The PLL’s deal with NBC could act as an accelerant. Lacrosse “is a sport we’ve looked at for seven or eight years,” says Jon Miller, president of programming at NBC Sports. To “make it a unique television experience,” Miller continues, NBC will use eight cameras, including helmet and goal cams, plus audio from the players. Three PLL games will air live during the three-month season on NBC; the others will be available on its cable network NBCSN or via NBC Sports Gold, the network’s subscription-based streaming package. Miller says that NBC’s deal with PLL is a multiyear agreement.
“Getting the sport in front of as many eyeballs as possible is going to do great things for lacrosse,” says Kylie Ohlmiller, the all-time leading scorer in NCAA Division 1 women’s lacrosse and now a rising star in the (unrelated) Women’s Professional Lacrosse League, which has formed a strategic partnership with the PLL. The WPLL will play at least two of its games this season at shared venues with the PLL, and the two leagues will collaborate on some of their youth-clinic work.

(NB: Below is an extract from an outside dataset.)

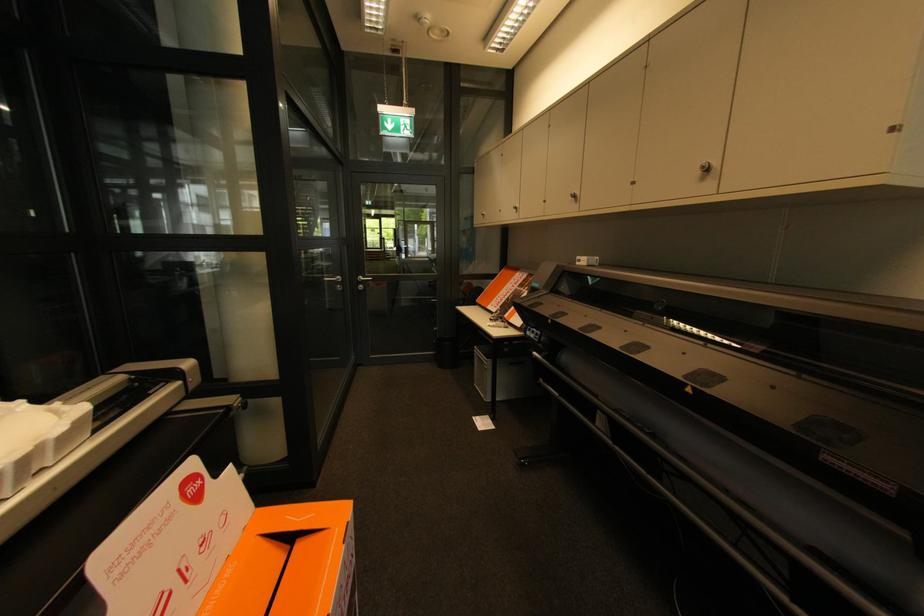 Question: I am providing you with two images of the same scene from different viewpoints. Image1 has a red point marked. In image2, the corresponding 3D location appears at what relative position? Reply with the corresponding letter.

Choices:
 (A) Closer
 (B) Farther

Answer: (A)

For the entire North American sports market, PricewaterhouseCoopers predicts that revenue will exceed $80 billion in 2022, spread fairly evenly across ticket sales, sponsorship, merchandise, and media rights. Mike Rabil projects that during the PLL’s first three years, most revenue will come from ticket sales and sponsorship, but then broadcast rights will become the top driver. The timing here could favor the new league: Hungry for programming and loaded with cash, big tech companies have entered the bidding wars for broadcast rights. Last year, Facebook signed an exclusive deal with the MLB to stream 25 games, for a reported $30 million to $35 million; Amazon inked a soccer streaming-rights deal with the English Premier League. (Those terms weren’t disclosed, but one industry analyst estimated the price to be in the $100-million range.)

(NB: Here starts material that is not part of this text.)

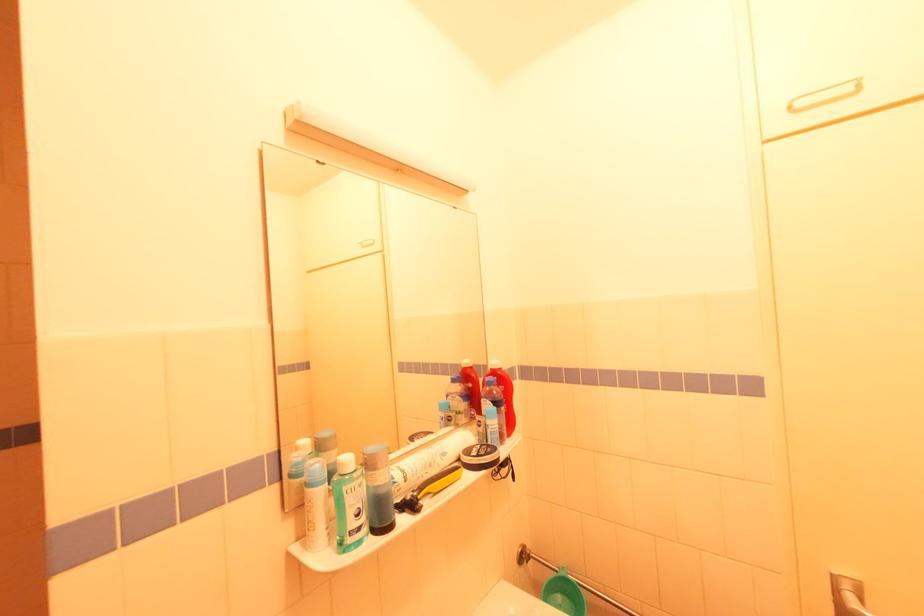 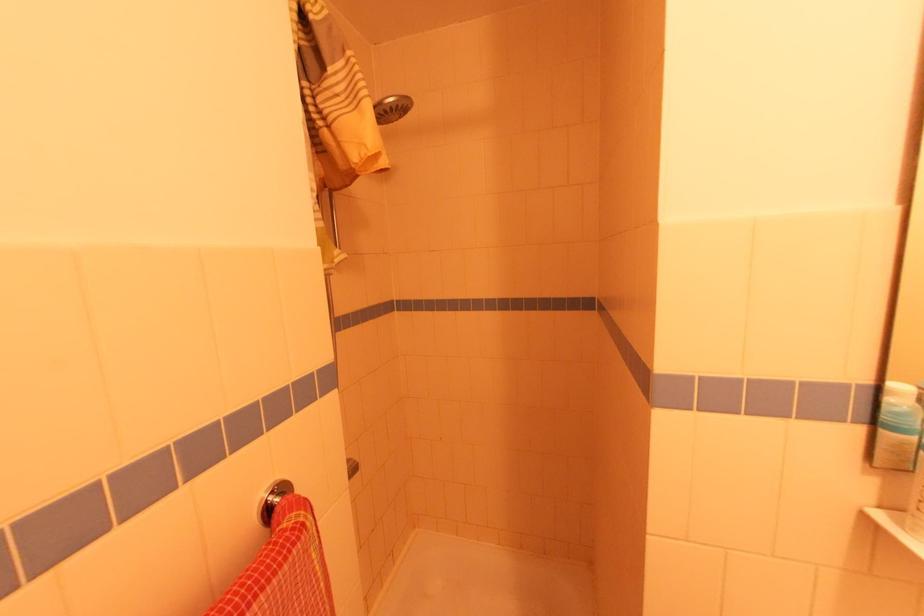 Find the pixel in the second image that matches the point at 304,485 in the first image.

(906, 445)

The TV cameras will lure brand attention, which will in turn likely improve the sport itself. Top athletes earn most of their money through endorsement deals. “If you knock it out of the park while you’re on national television,” Paul Rabil says, “brands will sign you.” Former college All-American and MLL All-Star Myles Jones, who twice experienced ESPN national coverage, winning two NCAA championships for Duke, has jumped over to the PLL and says that “everybody wants to be able to call their mom, dad, sister, brother, aunt, uncle, grandma, grandpa, and say, ‘Hey, I’m playing on TV.’ Now we have to change the way we train and treat our bodies to put the best product in front of the cameras.”

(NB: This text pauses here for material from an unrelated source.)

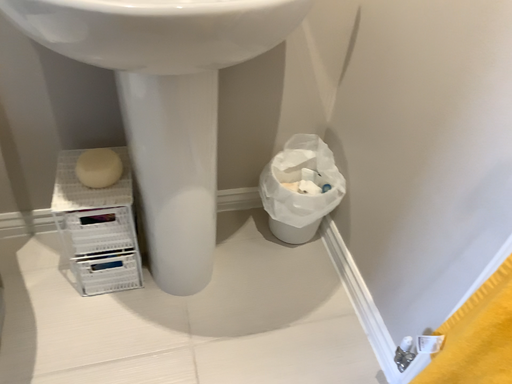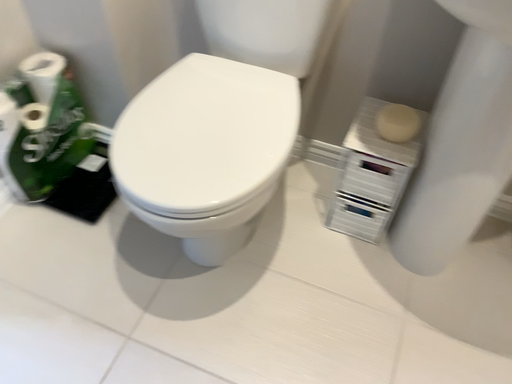 Question: Which way did the camera rotate in the video?

Choices:
 (A) rotated right
 (B) rotated left

Answer: (B)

Jones was the marquee attraction at a skills demonstration on the final day of LaxCon, and as he left one of the two fields that had been set up in the convention center, he was swarmed by boys and girls clamoring for an autograph. Jones smiled as he signed their programs and jerseys, and then he handed his stick to one stunned little boy. “You can keep this,” he said, hoisting his equipment bag over his shoulder and heading across the floor. The elated young fan sprinted back toward his parents, clutching the prize.